It’s probably a good idea to tell you a few things about me, just in case it matters. I was born in Mexicali, Baja California. It was a small town then, right on the Mexico-U.S. border. I went to elementary and high school there and at age sixteen went across the wire to the land of the big BX (Base Exchange). That’s what my Air Force buddies called the United States when we were deployed overseas.
I love to write and to tell stories. I also love to read. I’ve been writing since I was a kid. I had two or three short stories published in a local Mexicali daily, El Mexicano, in the late nineteen fifties.
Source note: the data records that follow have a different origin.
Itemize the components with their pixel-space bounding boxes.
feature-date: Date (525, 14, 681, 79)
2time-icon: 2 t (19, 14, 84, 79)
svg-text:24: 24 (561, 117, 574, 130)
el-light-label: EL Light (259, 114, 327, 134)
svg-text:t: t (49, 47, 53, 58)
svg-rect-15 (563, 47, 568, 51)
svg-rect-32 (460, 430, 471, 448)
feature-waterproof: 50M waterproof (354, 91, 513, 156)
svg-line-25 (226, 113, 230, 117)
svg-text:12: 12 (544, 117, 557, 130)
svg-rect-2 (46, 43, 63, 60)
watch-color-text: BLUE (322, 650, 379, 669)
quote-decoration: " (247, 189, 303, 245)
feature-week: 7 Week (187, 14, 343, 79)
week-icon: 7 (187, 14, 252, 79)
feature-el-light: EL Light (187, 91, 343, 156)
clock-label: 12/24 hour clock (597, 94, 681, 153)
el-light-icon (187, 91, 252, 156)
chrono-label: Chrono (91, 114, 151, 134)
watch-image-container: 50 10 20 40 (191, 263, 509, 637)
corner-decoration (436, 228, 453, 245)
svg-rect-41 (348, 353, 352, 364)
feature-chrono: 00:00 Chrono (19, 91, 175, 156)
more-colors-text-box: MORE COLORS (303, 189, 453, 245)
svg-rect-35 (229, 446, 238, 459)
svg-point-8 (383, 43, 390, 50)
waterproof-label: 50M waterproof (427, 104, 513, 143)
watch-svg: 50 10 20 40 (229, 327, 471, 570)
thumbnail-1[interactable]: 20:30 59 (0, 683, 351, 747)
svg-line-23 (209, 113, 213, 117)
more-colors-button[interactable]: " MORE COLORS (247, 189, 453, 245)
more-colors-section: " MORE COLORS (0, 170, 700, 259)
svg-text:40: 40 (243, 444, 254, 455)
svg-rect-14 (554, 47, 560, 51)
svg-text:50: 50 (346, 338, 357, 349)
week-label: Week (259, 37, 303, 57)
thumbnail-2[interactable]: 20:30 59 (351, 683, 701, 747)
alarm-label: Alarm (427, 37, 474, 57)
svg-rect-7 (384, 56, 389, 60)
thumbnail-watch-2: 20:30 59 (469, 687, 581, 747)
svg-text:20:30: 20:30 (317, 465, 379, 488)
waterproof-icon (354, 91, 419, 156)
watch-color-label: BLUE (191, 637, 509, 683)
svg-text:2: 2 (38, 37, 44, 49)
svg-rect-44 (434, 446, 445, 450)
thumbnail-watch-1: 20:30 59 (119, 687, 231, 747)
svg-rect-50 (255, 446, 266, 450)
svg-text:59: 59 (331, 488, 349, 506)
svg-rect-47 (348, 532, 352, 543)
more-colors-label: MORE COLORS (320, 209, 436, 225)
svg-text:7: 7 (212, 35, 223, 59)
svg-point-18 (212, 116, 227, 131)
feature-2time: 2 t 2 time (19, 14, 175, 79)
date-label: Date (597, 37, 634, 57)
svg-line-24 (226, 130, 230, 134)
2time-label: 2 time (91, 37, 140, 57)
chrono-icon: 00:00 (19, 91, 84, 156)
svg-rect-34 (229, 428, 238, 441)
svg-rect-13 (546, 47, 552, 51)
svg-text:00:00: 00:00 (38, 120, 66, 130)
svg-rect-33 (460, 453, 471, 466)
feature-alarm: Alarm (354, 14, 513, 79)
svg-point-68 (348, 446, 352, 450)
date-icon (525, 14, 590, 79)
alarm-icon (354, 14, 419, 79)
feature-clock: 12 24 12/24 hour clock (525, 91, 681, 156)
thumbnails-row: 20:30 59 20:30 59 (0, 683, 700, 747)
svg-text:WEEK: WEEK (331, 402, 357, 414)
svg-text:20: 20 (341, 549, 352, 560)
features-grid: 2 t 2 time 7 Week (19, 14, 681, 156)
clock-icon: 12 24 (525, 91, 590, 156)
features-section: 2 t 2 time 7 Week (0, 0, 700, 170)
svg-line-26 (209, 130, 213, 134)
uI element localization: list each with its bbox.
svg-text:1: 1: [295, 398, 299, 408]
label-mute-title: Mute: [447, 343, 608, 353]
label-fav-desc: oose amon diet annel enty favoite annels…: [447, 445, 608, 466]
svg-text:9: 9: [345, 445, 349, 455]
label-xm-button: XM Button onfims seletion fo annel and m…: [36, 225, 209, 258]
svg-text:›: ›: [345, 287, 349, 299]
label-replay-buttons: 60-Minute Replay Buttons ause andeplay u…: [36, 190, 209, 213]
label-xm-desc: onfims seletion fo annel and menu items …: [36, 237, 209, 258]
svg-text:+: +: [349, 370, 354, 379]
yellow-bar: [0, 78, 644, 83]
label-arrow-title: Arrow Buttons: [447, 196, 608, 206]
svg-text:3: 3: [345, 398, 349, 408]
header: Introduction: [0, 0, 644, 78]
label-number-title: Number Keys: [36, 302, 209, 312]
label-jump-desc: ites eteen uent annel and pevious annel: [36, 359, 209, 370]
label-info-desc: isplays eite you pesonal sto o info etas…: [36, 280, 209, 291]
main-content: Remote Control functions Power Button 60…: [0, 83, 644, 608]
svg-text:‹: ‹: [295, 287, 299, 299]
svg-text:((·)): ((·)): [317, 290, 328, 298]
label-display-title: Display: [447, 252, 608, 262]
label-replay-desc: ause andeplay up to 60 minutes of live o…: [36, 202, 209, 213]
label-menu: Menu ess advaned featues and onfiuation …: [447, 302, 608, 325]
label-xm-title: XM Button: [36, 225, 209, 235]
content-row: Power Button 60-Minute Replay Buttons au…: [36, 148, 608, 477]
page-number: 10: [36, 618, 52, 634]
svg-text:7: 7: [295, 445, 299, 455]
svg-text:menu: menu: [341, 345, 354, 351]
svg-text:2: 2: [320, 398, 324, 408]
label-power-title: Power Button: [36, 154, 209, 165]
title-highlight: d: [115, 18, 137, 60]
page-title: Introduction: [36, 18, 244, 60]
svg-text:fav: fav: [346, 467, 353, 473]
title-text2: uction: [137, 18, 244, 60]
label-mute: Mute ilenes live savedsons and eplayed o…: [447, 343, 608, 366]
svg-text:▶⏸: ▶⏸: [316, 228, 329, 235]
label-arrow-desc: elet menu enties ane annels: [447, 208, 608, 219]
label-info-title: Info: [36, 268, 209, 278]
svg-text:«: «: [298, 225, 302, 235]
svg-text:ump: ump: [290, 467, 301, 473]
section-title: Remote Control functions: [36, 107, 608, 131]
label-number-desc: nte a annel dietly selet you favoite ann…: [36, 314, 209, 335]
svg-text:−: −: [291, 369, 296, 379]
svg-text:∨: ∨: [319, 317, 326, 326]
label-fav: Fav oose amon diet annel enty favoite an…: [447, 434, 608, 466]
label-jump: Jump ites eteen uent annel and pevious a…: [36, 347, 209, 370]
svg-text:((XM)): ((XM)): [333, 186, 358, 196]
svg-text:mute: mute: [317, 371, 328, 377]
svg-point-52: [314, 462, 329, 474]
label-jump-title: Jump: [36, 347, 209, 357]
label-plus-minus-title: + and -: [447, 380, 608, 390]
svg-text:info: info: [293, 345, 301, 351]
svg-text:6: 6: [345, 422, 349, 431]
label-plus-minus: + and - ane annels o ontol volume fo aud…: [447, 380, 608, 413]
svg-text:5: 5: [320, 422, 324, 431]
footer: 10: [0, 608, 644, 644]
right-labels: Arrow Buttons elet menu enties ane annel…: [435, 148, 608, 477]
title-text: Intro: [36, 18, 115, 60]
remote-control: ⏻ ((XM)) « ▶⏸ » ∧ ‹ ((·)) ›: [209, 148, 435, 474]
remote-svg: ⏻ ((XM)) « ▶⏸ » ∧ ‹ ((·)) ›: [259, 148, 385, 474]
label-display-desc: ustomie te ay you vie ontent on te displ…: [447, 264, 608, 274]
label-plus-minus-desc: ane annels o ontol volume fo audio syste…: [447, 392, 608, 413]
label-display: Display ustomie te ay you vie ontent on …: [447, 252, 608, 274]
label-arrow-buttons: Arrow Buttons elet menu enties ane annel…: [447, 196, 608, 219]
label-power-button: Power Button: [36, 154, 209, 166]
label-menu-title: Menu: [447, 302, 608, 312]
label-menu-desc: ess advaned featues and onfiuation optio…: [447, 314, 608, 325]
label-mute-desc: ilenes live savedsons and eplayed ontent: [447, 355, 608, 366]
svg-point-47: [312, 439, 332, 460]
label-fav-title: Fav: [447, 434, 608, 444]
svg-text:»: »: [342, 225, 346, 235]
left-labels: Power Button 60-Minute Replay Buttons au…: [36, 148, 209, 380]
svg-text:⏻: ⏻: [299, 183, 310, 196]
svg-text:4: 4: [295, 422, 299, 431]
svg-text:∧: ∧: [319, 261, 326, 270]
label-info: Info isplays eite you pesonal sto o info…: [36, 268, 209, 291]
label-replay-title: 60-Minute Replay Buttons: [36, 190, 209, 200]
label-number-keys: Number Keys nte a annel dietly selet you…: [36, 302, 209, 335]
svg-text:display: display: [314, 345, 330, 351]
I was to get a free used book as payment for every story published, but that never materialized. I’m still waiting for the books.
After a twelve-year stint in the Air Force, I got into the bilingual newspaper publishing business and in January 1980, launched my first weekly rag in Stockton, California. That venture lasted for about nine months, but the shot at informing the people got me infected with the newsprint virus. The weekly broadsheet was called “Portavoz.” Its Cinco de Mayo, 1980 edition is buried in a time capsule under the San Joaquin County Annex building in Stockton. The county board of supervisors selected the publication as one of the items to be stored for posterity.
I’ve been publishing my drivel ever since, in my own newspapers (which I no longer have), in a few mainstream dailies and some oddball pubs. Lately, the writing bug has taken me to cyberspace and for the past few years I’ve been posting stories and sly remarks online (in Spanish and English).
Several authors have affected my writing style. In Spanish, for sure, Edmundo de Amicis, José Rubén Romero, and Gabriel García Márquez. In English, mainly John Steinbeck and Ernest Hemingway.
There you have it, in a nutshell, a few bits about me and what I’ve done as a writer wannabe.